We have two functions in the score: the diverging function and the converging function. The diverging function represents the behaviour of a positive feedback mechanism, as mentioned earlier. The characteristic of this mechanism is to recursively strengthen the effects of perturbations that pushes a system away from equilibrium, in turn resulting in exponential deviations. In the music domain, this mechanism translates into producing sound events that move even further in the same direction as the value of the estimated descriptor to which the function is applied. For example, a diverging function applied to a low brightness means to produce a sound event whose brightness is as low as the analysed one or lower. The same kind of action applies to the other descriptors and the other value.

The converging function, instead, represents a negative feedback mechanism. It means that this type of action results in a counterbalancing behaviour with a tendency towards oscillations around a dynamical equilibrium point. Musically speaking, the performer applying this function will produce a sound event that goes towards the opposite direction of the estimated value of a descriptor. For example, applying this function to a high loudness means producing a sonic event with a low loudness. If the counterbalancing action is successful, the detected loudness will eventually turn into a low one, which the player will counterbalance with a high one, and so forth. On the score, the following symbols will be used for, respectively, the converging and diverging functions: ><; <>.

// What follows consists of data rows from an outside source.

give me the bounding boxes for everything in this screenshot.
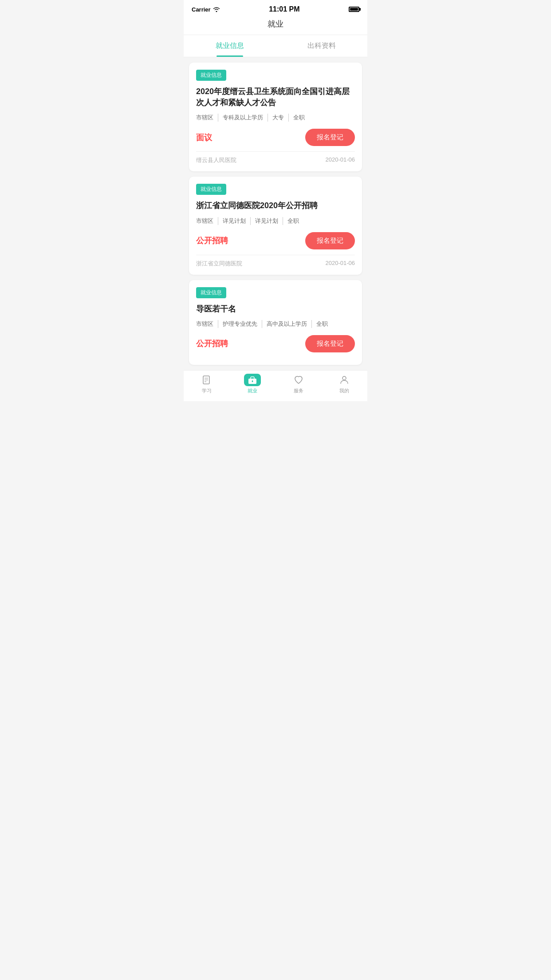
tab-bar: 就业信息 出科资料: [184, 35, 367, 57]
carrier-label: Carrier: [192, 6, 211, 13]
tag-3-3: 全职: [312, 320, 332, 328]
job-tags-2: 市辖区 详见计划 详见计划 全职: [196, 217, 355, 225]
job-meta-2: 浙江省立同德医院 2020-01-06: [196, 255, 355, 268]
tab-job-info[interactable]: 就业信息: [184, 35, 276, 57]
job-title-3: 导医若干名: [196, 304, 355, 315]
tag-1-1: 专科及以上学历: [218, 114, 268, 122]
job-title-1: 2020年度缙云县卫生系统面向全国引进高层次人才和紧缺人才公告: [196, 86, 355, 108]
nav-job[interactable]: 就业: [239, 374, 266, 394]
tag-3-0: 市辖区: [196, 320, 218, 328]
tag-2-3: 全职: [283, 217, 303, 225]
salary-1: 面议: [196, 132, 212, 143]
job-card-3: 就业信息 导医若干名 市辖区 护理专业优先 高中及以上学历 全职 公开招聘 报名…: [189, 280, 362, 365]
nav-mine-label: 我的: [339, 387, 349, 394]
tag-2-0: 市辖区: [196, 217, 218, 225]
job-meta-1: 缙云县人民医院 2020-01-06: [196, 151, 355, 164]
bottom-nav: 学习 就业 服务: [184, 370, 367, 401]
nav-mine[interactable]: 我的: [331, 374, 358, 394]
nav-service[interactable]: 服务: [285, 374, 312, 394]
badge-3: 就业信息: [196, 287, 226, 298]
register-btn-3[interactable]: 报名登记: [305, 335, 355, 352]
tag-2-1: 详见计划: [218, 217, 251, 225]
register-btn-2[interactable]: 报名登记: [305, 232, 355, 249]
page-title: 就业: [268, 20, 283, 28]
status-time: 11:01 PM: [269, 5, 299, 13]
tag-3-1: 护理专业优先: [218, 320, 262, 328]
nav-study[interactable]: 学习: [193, 374, 220, 394]
nav-job-label: 就业: [248, 387, 257, 394]
battery-icon: [349, 7, 359, 12]
nav-study-label: 学习: [202, 387, 212, 394]
book-icon: [201, 374, 213, 386]
svg-point-7: [342, 376, 346, 380]
date-1: 2020-01-06: [326, 156, 355, 164]
hospital-1: 缙云县人民医院: [196, 156, 236, 164]
status-bar: Carrier 11:01 PM: [184, 0, 367, 15]
wifi-icon: [213, 7, 220, 12]
tag-2-2: 详见计划: [251, 217, 283, 225]
job-footer-2: 公开招聘 报名登记: [196, 232, 355, 249]
job-list: 就业信息 2020年度缙云县卫生系统面向全国引进高层次人才和紧缺人才公告 市辖区…: [184, 57, 367, 370]
svg-point-6: [252, 380, 253, 382]
tab-dept-info[interactable]: 出科资料: [276, 35, 367, 57]
job-card-2: 就业信息 浙江省立同德医院2020年公开招聘 市辖区 详见计划 详见计划 全职 …: [189, 177, 362, 274]
salary-3: 公开招聘: [196, 338, 228, 349]
job-tags-1: 市辖区 专科及以上学历 大专 全职: [196, 114, 355, 122]
register-btn-1[interactable]: 报名登记: [305, 129, 355, 146]
heart-icon: [293, 374, 304, 386]
badge-2: 就业信息: [196, 184, 226, 195]
job-footer-3: 公开招聘 报名登记: [196, 335, 355, 352]
person-icon: [338, 374, 350, 386]
job-card-1: 就业信息 2020年度缙云县卫生系统面向全国引进高层次人才和紧缺人才公告 市辖区…: [189, 63, 362, 171]
briefcase-icon: [247, 374, 258, 386]
job-tags-3: 市辖区 护理专业优先 高中及以上学历 全职: [196, 320, 355, 328]
tag-3-2: 高中及以上学历: [262, 320, 312, 328]
hospital-2: 浙江省立同德医院: [196, 260, 242, 268]
job-title-2: 浙江省立同德医院2020年公开招聘: [196, 200, 355, 211]
status-right: [349, 7, 359, 12]
job-footer-1: 面议 报名登记: [196, 129, 355, 146]
tag-1-0: 市辖区: [196, 114, 218, 122]
app-header: 就业: [184, 15, 367, 35]
nav-service-label: 服务: [294, 387, 303, 394]
status-left: Carrier: [192, 6, 220, 13]
salary-2: 公开招聘: [196, 235, 228, 246]
tag-1-2: 大专: [268, 114, 289, 122]
date-2: 2020-01-06: [326, 260, 355, 268]
tag-1-3: 全职: [289, 114, 309, 122]
badge-1: 就业信息: [196, 70, 226, 81]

Considering that the analysis of several descriptors could be highly challenging for a performer, one way to simplify this task is to use constants for some of the descriptors. This way, the analysis task will be limited to a maximum of two descriptors per section, and the remaining descriptors will be handled using the constants high and low, corresponding to the estimation criteria used for the analysis of the descriptors. For example, a density feature with a low constant means that the performer will maintain their interpretation of a low density for the whole section. On the score, constants will be indicated with the words "high" and "low".

Durations are based either on a perceptual clock, given by the individual temporal estimation of each performer, or on a master clock, which will be the reference for all performers. For example, if the first section is one minute, in the first case, each performer will attempt to guess the correct time to switch to the next session. Alternatively, one or more synchronised stopwatches can be used.

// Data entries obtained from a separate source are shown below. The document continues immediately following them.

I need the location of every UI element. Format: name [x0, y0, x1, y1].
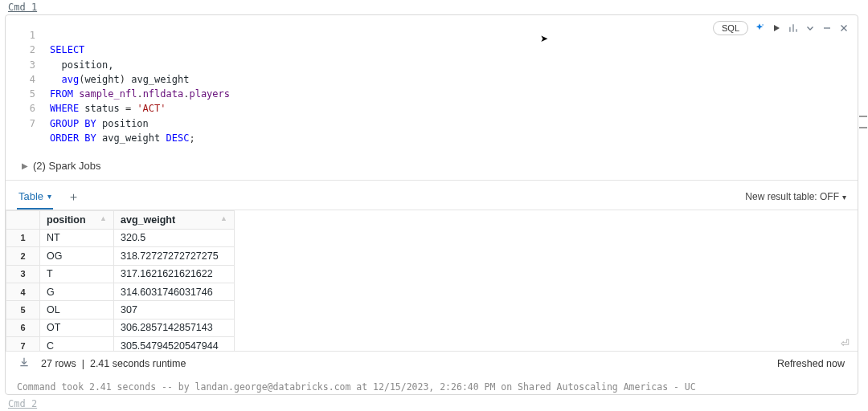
chart-icon[interactable] — [788, 22, 799, 34]
table-row[interactable]: 1NT320.5 — [6, 229, 235, 246]
next-cell-label: Cmd 2 — [5, 397, 40, 411]
chevron-right-icon: ▶ — [22, 161, 28, 170]
cell-position: OT — [40, 319, 114, 336]
results-table-wrap[interactable]: position▲ avg_weight▲ 1NT320.52OG318.727… — [6, 210, 858, 351]
cell-position: NT — [40, 229, 114, 246]
header-position[interactable]: position▲ — [40, 211, 114, 229]
code-editor[interactable]: 1 2 3 4 5 6 7 SELECT position, avg(weigh… — [6, 15, 858, 155]
resize-handle[interactable] — [859, 116, 867, 128]
row-count: 27 rows | 2.41 seconds runtime — [41, 358, 186, 369]
expand-down-icon[interactable] — [805, 22, 816, 34]
table-row[interactable]: 4G314.6031746031746 — [6, 283, 235, 300]
cell-avg-weight: 314.6031746031746 — [114, 283, 235, 300]
cell-avg-weight: 306.2857142857143 — [114, 319, 235, 336]
row-num: 6 — [6, 319, 40, 336]
svg-point-0 — [762, 24, 764, 26]
run-button[interactable] — [771, 22, 782, 34]
table-row[interactable]: 6OT306.2857142857143 — [6, 319, 235, 336]
sort-icon[interactable]: ▲ — [220, 214, 227, 222]
row-num: 5 — [6, 301, 40, 319]
row-num: 7 — [6, 337, 40, 352]
add-tab-button[interactable]: ＋ — [68, 189, 80, 205]
spark-jobs-toggle[interactable]: ▶ (2) Spark Jobs — [6, 155, 858, 180]
cell-avg-weight: 318.72727272727275 — [114, 247, 235, 265]
table-row[interactable]: 2OG318.72727272727275 — [6, 247, 235, 265]
cell-position: OL — [40, 301, 114, 319]
cell-position: G — [40, 283, 114, 300]
cell-position: C — [40, 337, 114, 352]
return-icon: ⏎ — [841, 337, 850, 349]
cell-toolbar: SQL — [713, 21, 850, 35]
table-row[interactable]: 3T317.1621621621622 — [6, 265, 235, 283]
row-num: 2 — [6, 247, 40, 265]
header-avg-weight[interactable]: avg_weight▲ — [114, 211, 235, 229]
new-result-table-toggle[interactable]: New result table: OFF ▾ — [745, 191, 846, 202]
results-table: position▲ avg_weight▲ 1NT320.52OG318.727… — [6, 210, 235, 351]
close-icon[interactable] — [838, 22, 850, 34]
row-num: 1 — [6, 229, 40, 246]
cell-avg-weight: 320.5 — [114, 229, 235, 246]
results-bar: Table ▾ ＋ New result table: OFF ▾ — [6, 180, 858, 210]
row-num: 3 — [6, 265, 40, 283]
table-row[interactable]: 7C305.54794520547944 — [6, 337, 235, 352]
language-selector[interactable]: SQL — [713, 21, 748, 35]
status-bar: 27 rows | 2.41 seconds runtime Refreshed… — [6, 351, 858, 375]
chevron-down-icon: ▾ — [47, 192, 51, 201]
tab-table[interactable]: Table ▾ — [17, 184, 53, 210]
cell-label: Cmd 1 — [5, 0, 40, 14]
command-footer: Command took 2.41 seconds -- by landan.g… — [6, 375, 858, 394]
sort-icon[interactable]: ▲ — [100, 214, 107, 222]
chevron-down-icon: ▾ — [842, 193, 846, 201]
assist-icon[interactable] — [754, 22, 765, 34]
table-row[interactable]: 5OL307 — [6, 301, 235, 319]
download-icon[interactable] — [18, 356, 30, 370]
row-num: 4 — [6, 283, 40, 300]
code-content[interactable]: SELECT position, avg(weight) avg_weight … — [50, 28, 230, 145]
cell-position: T — [40, 265, 114, 283]
notebook-cell: ➤ SQL 1 2 3 4 5 6 7 SE — [5, 14, 858, 395]
cell-avg-weight: 305.54794520547944 — [114, 337, 235, 352]
cell-position: OG — [40, 247, 114, 265]
header-rownum[interactable] — [6, 211, 40, 229]
line-gutter: 1 2 3 4 5 6 7 — [6, 28, 50, 145]
minimize-icon[interactable] — [821, 22, 833, 34]
refreshed-label: Refreshed now — [777, 358, 845, 369]
cell-avg-weight: 317.1621621621622 — [114, 265, 235, 283]
cell-avg-weight: 307 — [114, 301, 235, 319]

The indeterminacy given by individual interpretations of the musicians makes this piece organic: subjective processing of the context is likely to be unpredictable and change each time the piece is performed, even when doing so with the same performers. Note that, unlike the work by Dahlstedt et al. where the network of relationships is subject to individual interpretations, here, we have rigorously formalised interaction modalities where the analysis of the context is subjective. When the estimation of a sonic feature in a section changes, a chain reaction triggers a series of changes in the other performers and reorganises the piece into new global dynamics. Furthermore, the subjective interpretation of time can have an even more profound effect, for the sections among the performers can overlap differently at each execution producing a higher-level restructuring of the network.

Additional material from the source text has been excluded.